Dhaka Metropolis cricket team

Personnel
- Captain: Naim Sheikh

Team information
- Founded: 2000
- Home ground: Sher-e-Bangla National Cricket Stadium

History
- NCL wins: 0
- One Day Cricket League wins: 0

= Dhaka Metropolis cricket team =

First-class cricket team based in Dhaka, Bangladesh

The Dhaka Metropolis cricket team was a Bangladeshi first-class cricket team based in Dhaka, Bangladesh. The team competed in the National Cricket League.

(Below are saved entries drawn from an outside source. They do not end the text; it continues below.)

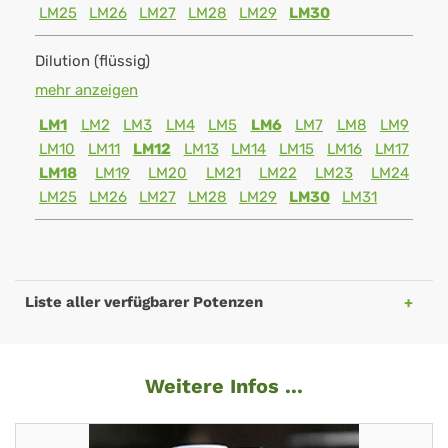
LM25
LM26
LM27
LM28
LM29
LM30
Dilution (flüssig)
mehr anzeigen
LM1
LM2
LM3
LM4
LM5
LM6
LM7
LM8
LM9
LM10
LM11
LM12
LM13
LM14
LM15
LM16
LM17
LM18
LM19
LM20
LM21
LM22
LM23
LM24
LM25
LM26
LM27
LM28
LM29
LM30
LM31
Liste aller verfügbarer Potenzen
Weitere Infos ...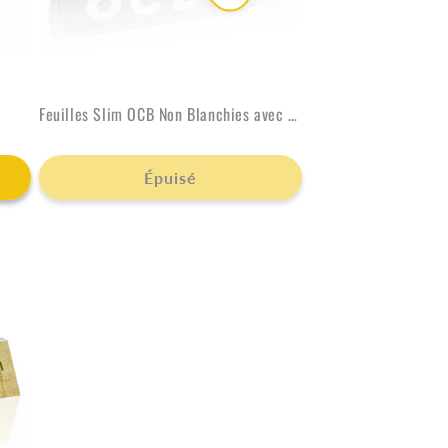
Feuilles Slim OCB Non Blanchies avec carton
Épuisé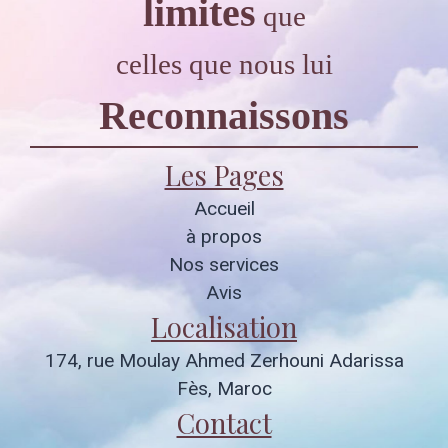
limites
que
celles que nous lui
Reconnaissons
Les Pages
Accueil
à propos
Nos services
Avis
Localisation
174, rue Moulay Ahmed Zerhouni Adarissa
Fès, Maroc
Contact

Dhaka Metropolis featured in the 2000–01 season, playing most of its home games at the Dhanmondi Cricket Stadium in Dhaka. When the National Cricket League was expanded from six teams to eight in 2011–12, Dhaka Metropolis returned, along with the newly formed Rangpur Division team. The team was discontinued in 2025, replaced in national competitions by a new team representing Mymensingh Division.

==Honours==
- National Cricket League
  - Runners-up: 2015–16
- National Cricket League Division 2
  - Winners: 2022–23
  - Runners-up: 2018–19, 2019–20

==Notable players==
The following is a list of players who played for both Dhaka Metropolis and Bangladesh.

- Akram Khan
- Al Sahariar
- Aminul Islam Bulbul
- Anwar Hossain
- Elias Sunny
- Enamul Haque
- Habibul Bashar
- Hasibul Hossain
- Khaled Mahmud
- Khaled Mashud
- Manjural Islam
- Mehrab Hossain
- Mehrab Hossain, Jr.
- Mohammad Ashraful
- Mohammad Rafique
- Morshed Ali Khan
- Naimur Rahman
- Niamur Rashid
- Nabiul Islam Nayeem
- Sajjad Ahmed
- Salahuddin Ahmed
- Talha Jubair
- Tareq Aziz

Dhaka Metropolis players who have played for countries other than Bangladesh:
- PAK Zahoor Elahi

==Records==
At the end of the 2024–25 season Dhaka Metropolis had played 97 first-class matches, with 26 wins, 24 losses and 47 draws. Their highest individual score was 250 by Shadman Islam in 2023–24. The best bowling figures were 8 for 35 by Talha Jubair in 2012–13.